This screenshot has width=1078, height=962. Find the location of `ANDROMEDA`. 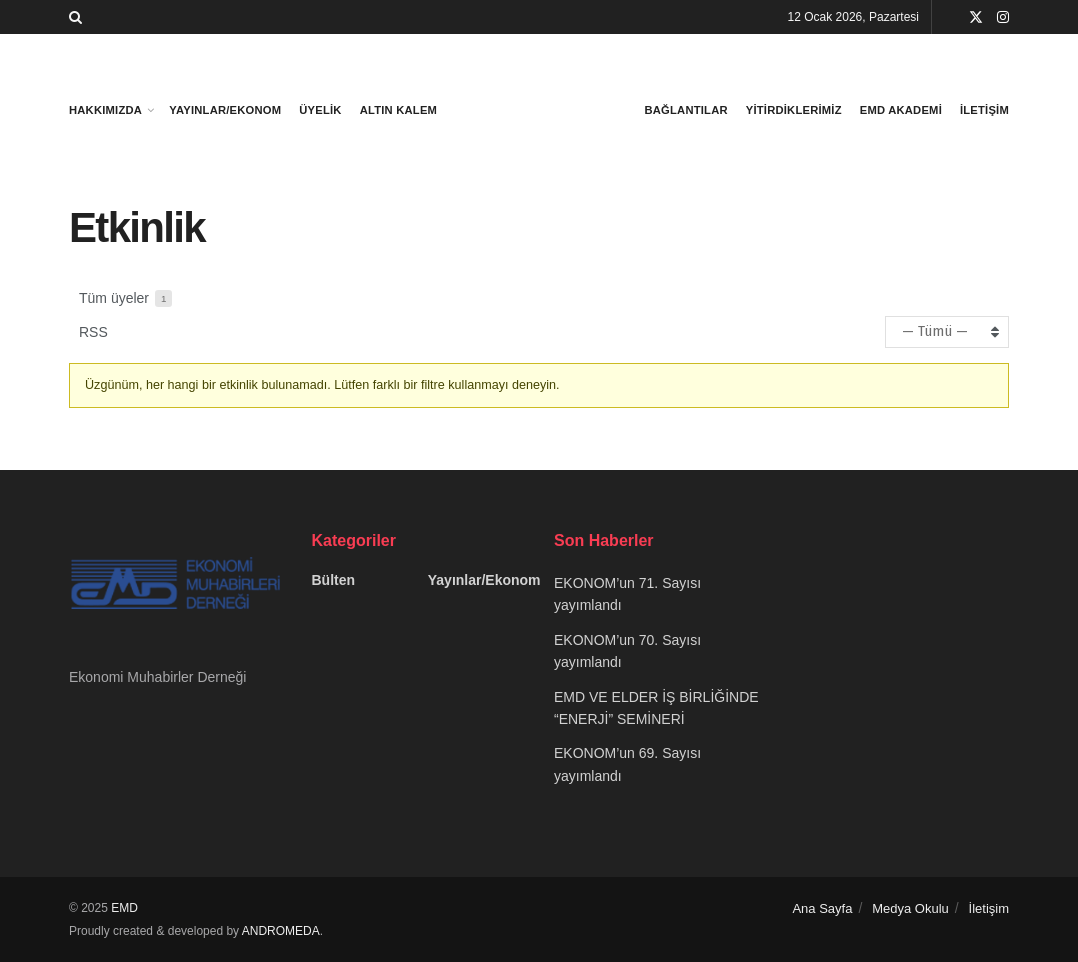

...

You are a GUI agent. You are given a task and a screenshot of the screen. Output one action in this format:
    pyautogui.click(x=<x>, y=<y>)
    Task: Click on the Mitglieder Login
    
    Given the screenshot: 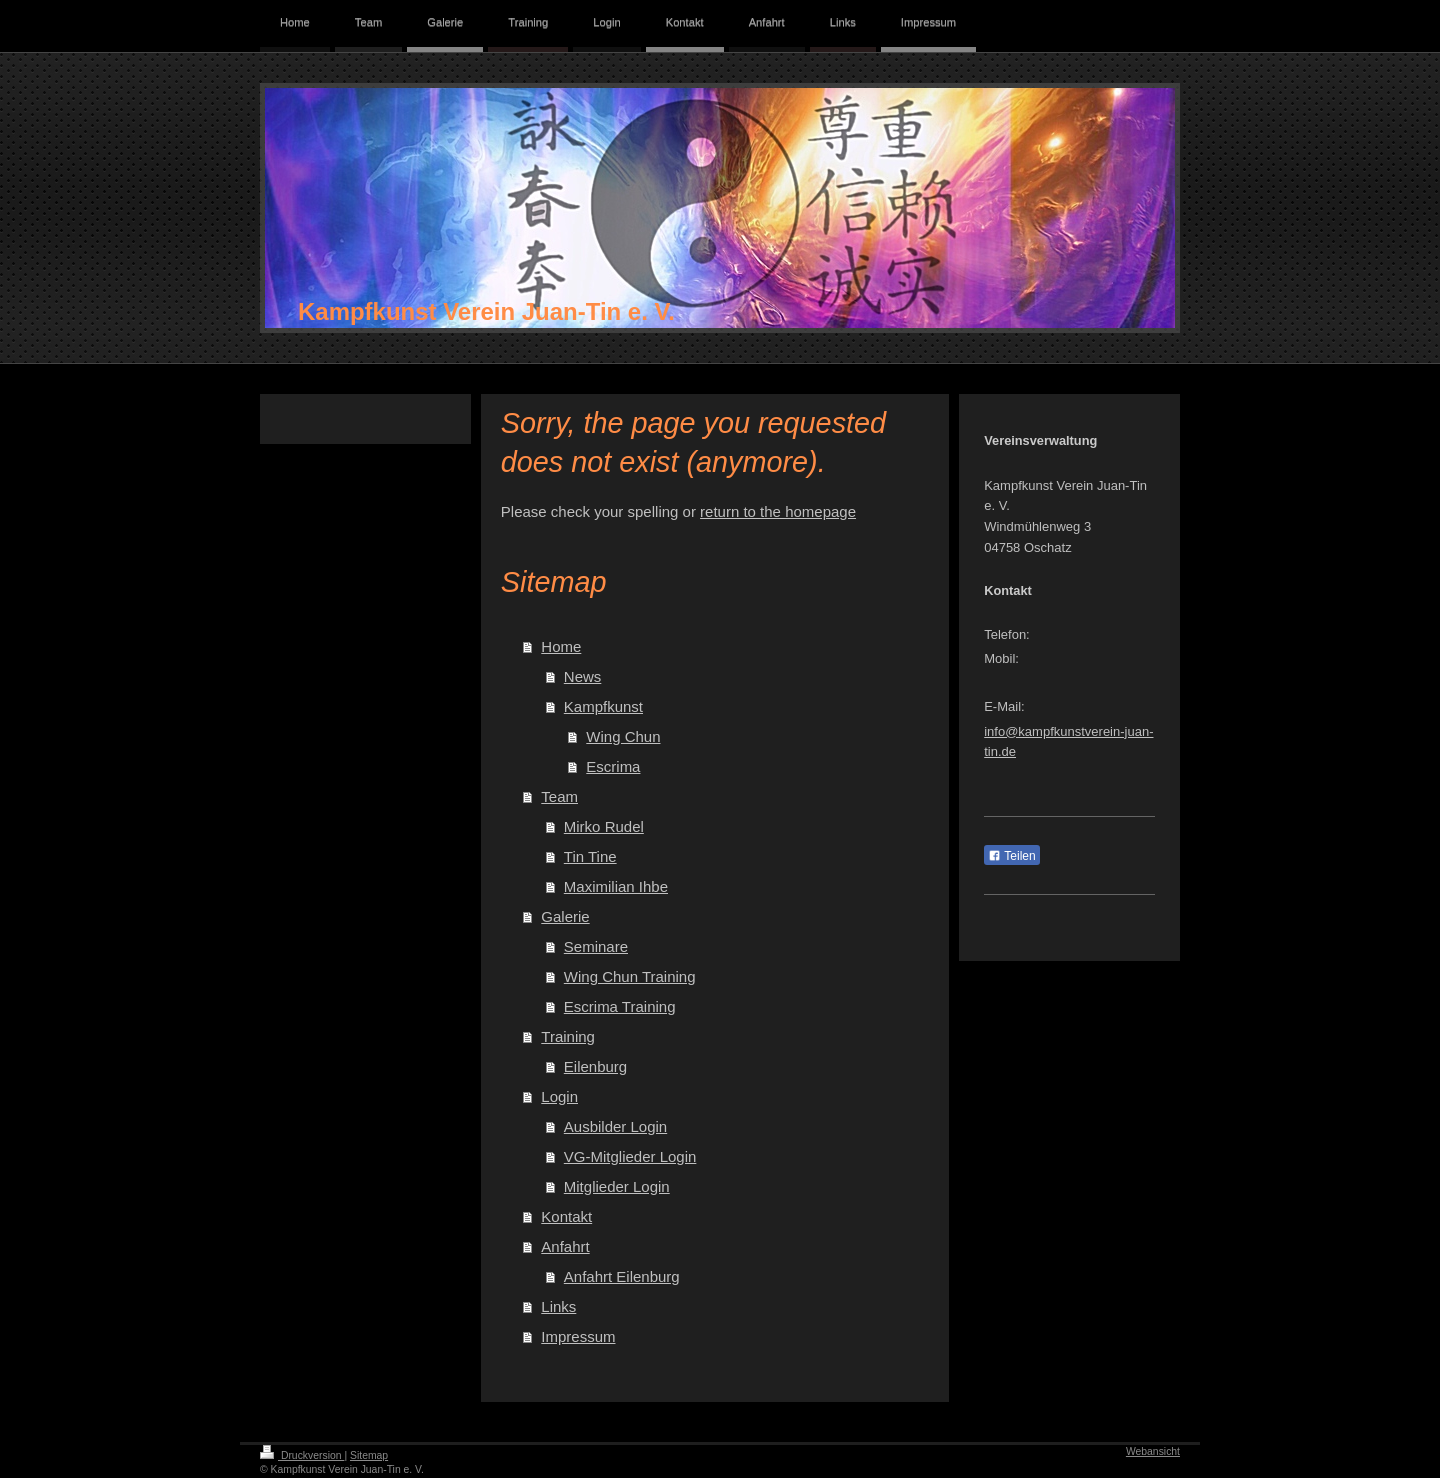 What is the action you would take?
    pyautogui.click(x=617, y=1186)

---

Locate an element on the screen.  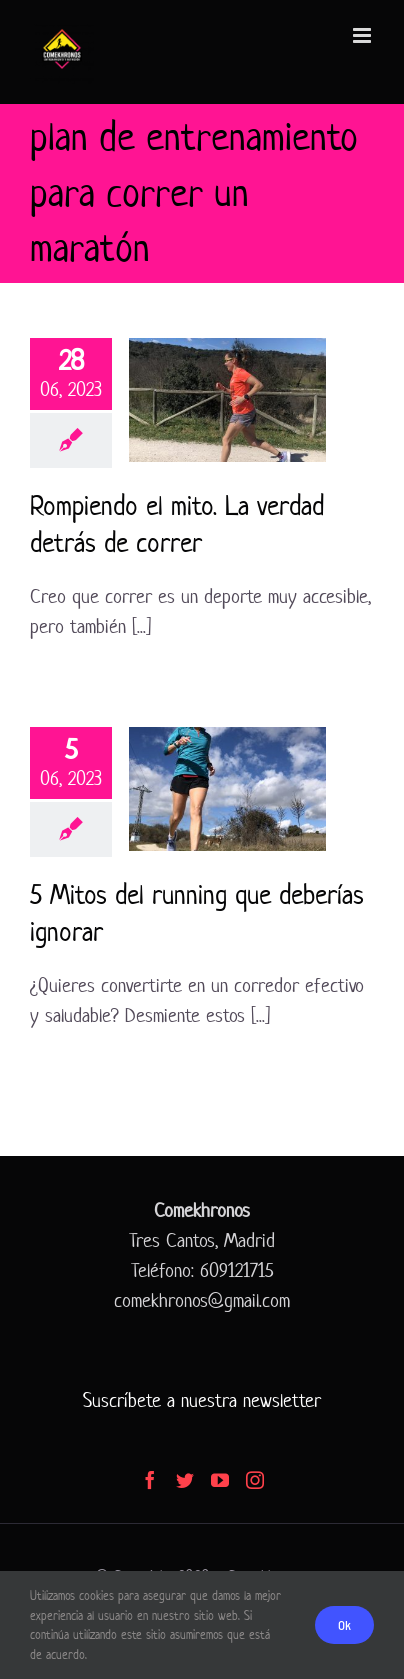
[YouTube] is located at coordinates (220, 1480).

• ACTION ITEM:
What you return should be exactly the lines above, starting at the one with "You are a GUI" and ending at the one with "Task: Click on the Mitglieder Login", and nothing else.

• COMPLETED EXERCISE:
You are a GUI agent. You are given a task and a screenshot of the screen. Output one action in this format:
    pyautogui.click(x=<x>, y=<y>)
    Task: Click on the Mitglieder Login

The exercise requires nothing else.